Figure 2 : La couverture nuageuse basse (ligne bleue) face à l’intensité des rayons cosmiques (ligne rouge) (Laut 2003).

Svensmark expliqua le délai de 6 mois comme une incertitude des données (Svensmark 2003). Il soutient également que la fin de la corrélation après 1994 est due à la dérive de la calibration à long terme des satellites de ISCCP. (Marsh & Svensmark 2001). ISCCP rejette ces arguments.
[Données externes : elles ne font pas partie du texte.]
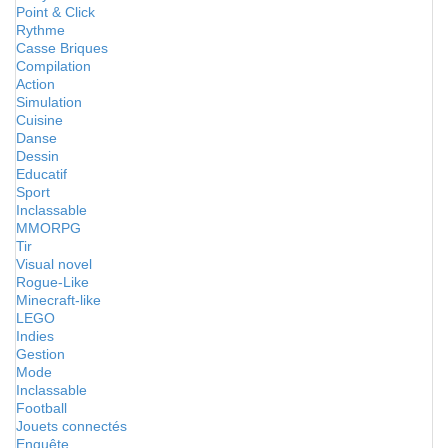
Point & Click
Rythme
Casse Briques
Compilation
Action
Simulation
Cuisine
Danse
Dessin
Educatif
Sport
Inclassable
MMORPG
Tir
Visual novel
Rogue-Like
Minecraft-like
LEGO
Indies
Gestion
Mode
Inclassable
Football
Jouets connectés
Enquête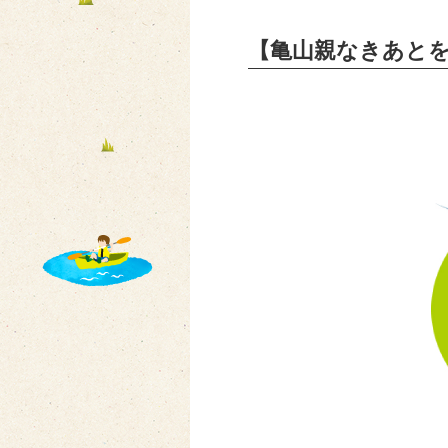
【亀山親なきあと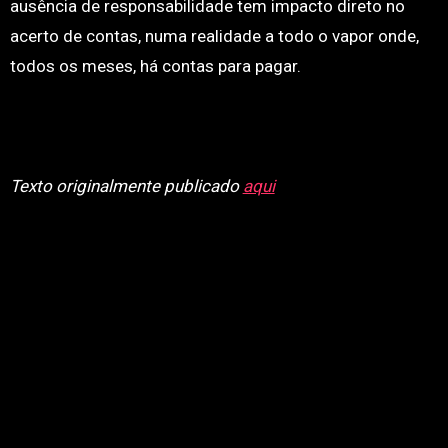
ausência de responsabilidade tem impacto direto no
acerto de contas, numa realidade a todo o vapor onde,
todos os meses, há contas para pagar.
Texto originalmente publicado
aqui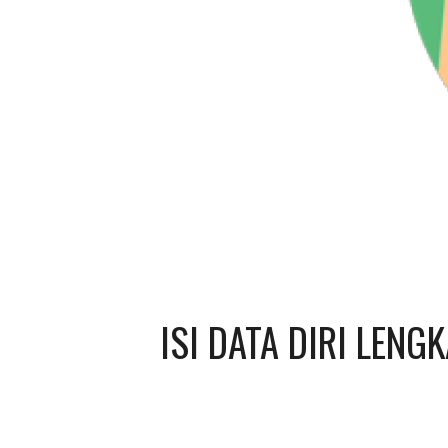
ISI DATA DIRI LENG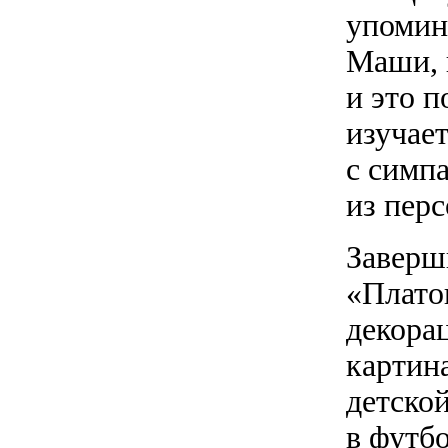
упомин
Маши, 
и это 
изучает
с симп
из пер
Заверш
«Плато
декора
картин
детско
в футб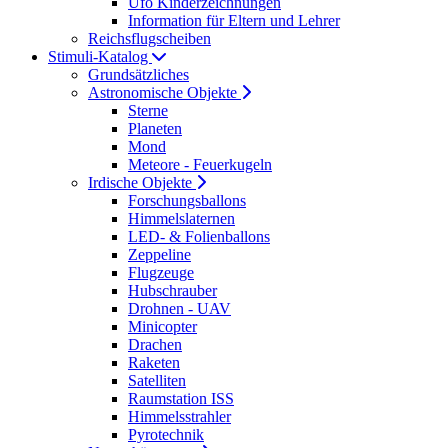
Ufo Kinderzeichnungen
Information für Eltern und Lehrer
Reichsflugscheiben
Stimuli-Katalog
Grundsätzliches
Astronomische Objekte
Sterne
Planeten
Mond
Meteore - Feuerkugeln
Irdische Objekte
Forschungsballons
Himmelslaternen
LED- & Folienballons
Zeppeline
Flugzeuge
Hubschrauber
Drohnen - UAV
Minicopter
Drachen
Raketen
Satelliten
Raumstation ISS
Himmelsstrahler
Pyrotechnik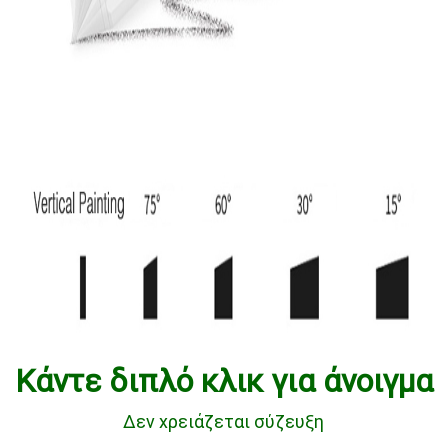
Κάντε διπλό κλικ για άνοιγμα
Δεν χρειάζεται σύζευξη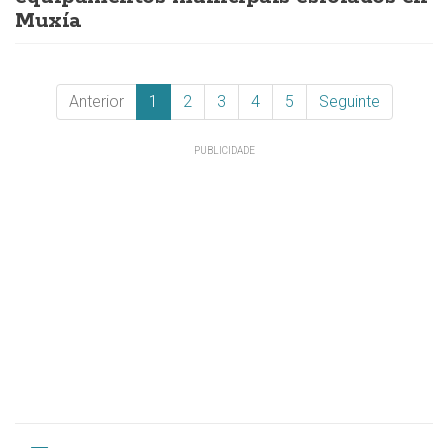
Muxía
Anterior
1
2
3
4
5
Seguinte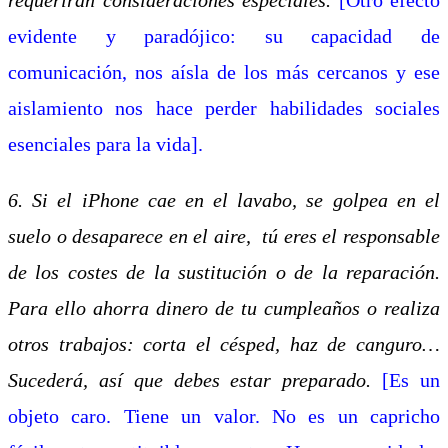
evidente y paradójico: su capacidad de
comunicación, nos aísla de los más cercanos y ese
aislamiento nos hace perder habilidades sociales
esenciales para la vida].
6. Si el iPhone cae en el lavabo, se golpea en el
suelo o desaparece en el aire, tú eres el responsable
de los costes de la sustitución o de la reparación.
Para ello ahorra dinero de tu cumpleaños o realiza
otros trabajos: corta el césped, haz de canguro…
Sucederá, así que debes estar preparado.
[Es un
objeto caro. Tiene un valor. No es un capricho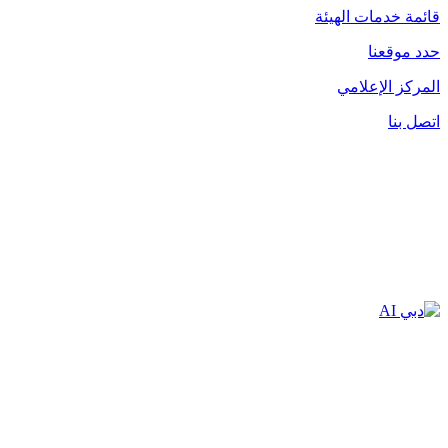
قائمة خدمات الهيئة
حدد موقعنا
المركز الإعلامي
اتصل بنا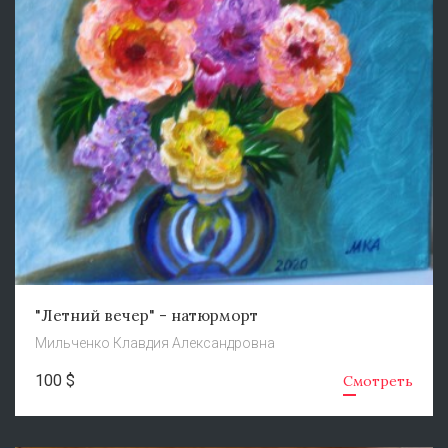
"Летний вечер" - натюрморт
Мильченко Клавдия Александровна
100 $
Смотреть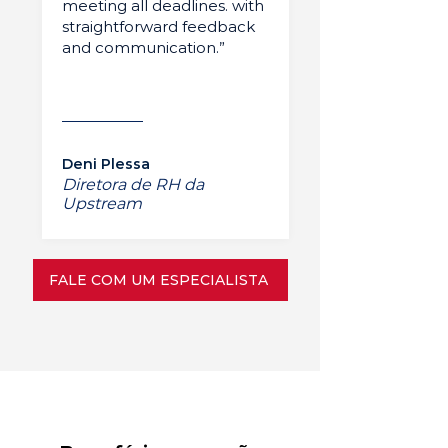
meeting all deadlines. with
straightforward feedback
and communication.”
Deni Plessa
Diretora de RH da
Upstream
FALE COM UM ESPECIALISTA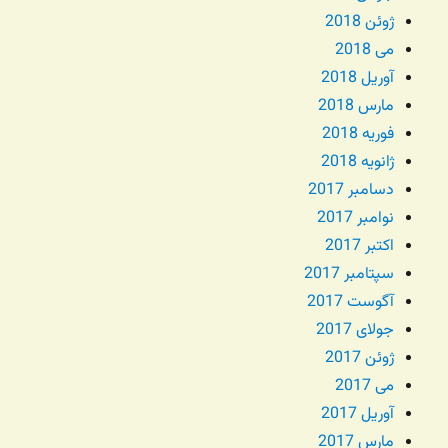
ژوئن 2018
می 2018
آوریل 2018
مارس 2018
فوریه 2018
ژانویه 2018
دسامبر 2017
نوامبر 2017
اکتبر 2017
سپتامبر 2017
آگوست 2017
جولای 2017
ژوئن 2017
می 2017
آوریل 2017
مارس 2017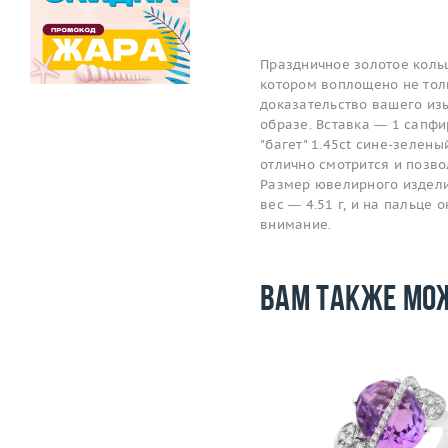
Праздничное золотое коль
котором воплощено не толь
доказательство вашего изы
образе. Вставка — 1 сапфи
"багет" 1.45ct сине-зелен
отлично смотрится и позв
Размер ювелирного изделия
вес — 4.51 г, и на пальце
внимание.
Вам также мо
Размер
17.5
Размер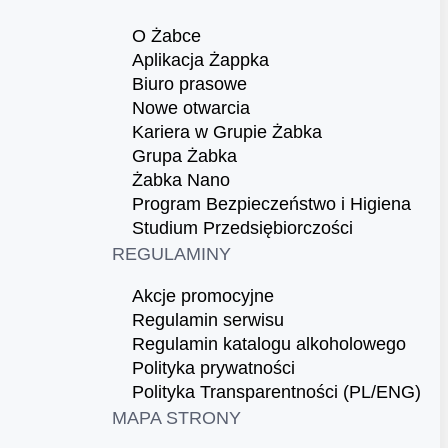
O Żabce
Aplikacja Żappka
Biuro prasowe
Nowe otwarcia
Kariera w Grupie Żabka
Grupa Żabka
Żabka Nano
Program Bezpieczeństwo i Higiena
Studium Przedsiębiorczości
REGULAMINY
Akcje promocyjne
Regulamin serwisu
Regulamin katalogu alkoholowego
Polityka prywatności
Polityka Transparentności (PL/ENG)
MAPA STRONY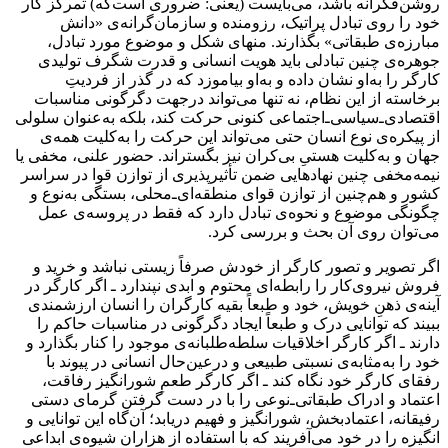
روشن‌فکرانه باشد، می‌بایست (یعنی: ضروری است‌که) تمرکز کار
خود را روی تبادل پراتیک، رزومنده و سازمان‌گرانه‌ی «دانش
مبارزه‌ی طبقاتی» بگذارند. منهای شکل و موضوع مورد تبادل،
جوهره‌ی چنین تبادلی باید هویت انسانی و قدرت شگرف تولیدی
کارگر را به‌او نشان داده و به‌او بیاموزد که در گذر از فردیتِ
برخاسته از این نظام، نه تنها می‌تواند درجهت دگرگونی مناسبات
اقتصادی‌ـ‌سیاسی‌ـ‌اجتماعی کنونی حرکت کند، بلکه به‌عنوان سلولی
از پیکره‌ی نوع انسان حتی می‌تواند این حرکت را به‌کلیت همه‌ی
جهان و به‌کلیت هستیِ بی‌کران نیز بگستراند. حضور علنی، مخفی یا
نیمه‌مخفی چنین نهادهایی ضمن تأثیرپذیری از ‌توازن قوا در سراسر
کشور و هم‌چنین از توازن قوای منطقه‌‌ای‌ـ‌محلی، بستگی به‌نوع و
چگونگی موضوع و نحوه‌ی تبادل دارد که فقط در پروسه‌ی عمل
می‌توان روی آن بحث و بررسی کرد.
اگر تصویر و تصور کارگر از خودش صرفاً زیستی نباشد و خرید و
فروش نیروی‌کار را رابطه‌ای محتوم و ابدی نپندارد ـ اگر کارگر در
آینه‌ی ذهنِ خویش، خود و طبعاً بقیه کارگران را انسان ارزشمندی
ببیند که توانایی درک و طبعاً ایجاد دگرگونی در مناسبات حاکم را
دارند ـ اگر کارگر اخلاقیات سلطه‌طلبانه‌ی موجود را کنار بگذارد و
خود را به‌مثابه‌ی نسبتی طبیعی و درعین‌حال انسانی در پیوند با
رفقای کارگر خود نگاه کند ـ اگر کارگر طعمِ شورانگیز رفاقت،
اعتماد و ادراک طبقاتی‌ـ‌نوعی را با در دست گرفتن گرمای دستی
رفیقانه، اعتمادبخش، شورانگیز و فهیم دریابد؛ آن‌گاه این توانایی و
انگیزه را در خود می‌آفریند که با استفاده از هزاران شیوه‌ی ابداعی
Critique par Sloan et Wolfendale

Une autre analyse étudie le lien entre les rayons cosmiques et la couverture nuageuse et trouve plusieurs incohérences. Puisque lle rayonnement cosmique montre plus de variation dans les hautes latitudes, on s’attendrait à des changements plus importants dans la couverture nuageuse des régions polaires. Ceci n’est pas observé. D’autre part, en examinant l’accident nucléaire de Tchernobyl, on s’attendrait à ce que l’ionisation provenant de la radioactivité produise un accroissement de la couverture nuageuse. Aucun accroissement n’a pu être confirmé après l’accident.(Sloan 2007).

Même si ces difficultés peuvent être résolues et même si le lien de causalité entre les rayons cosmiques et la formation des nuages est prouvée, cela impliquerait que les rayons cosmiques auraient imposé un refroidissement du climat au cours des dernières décennies.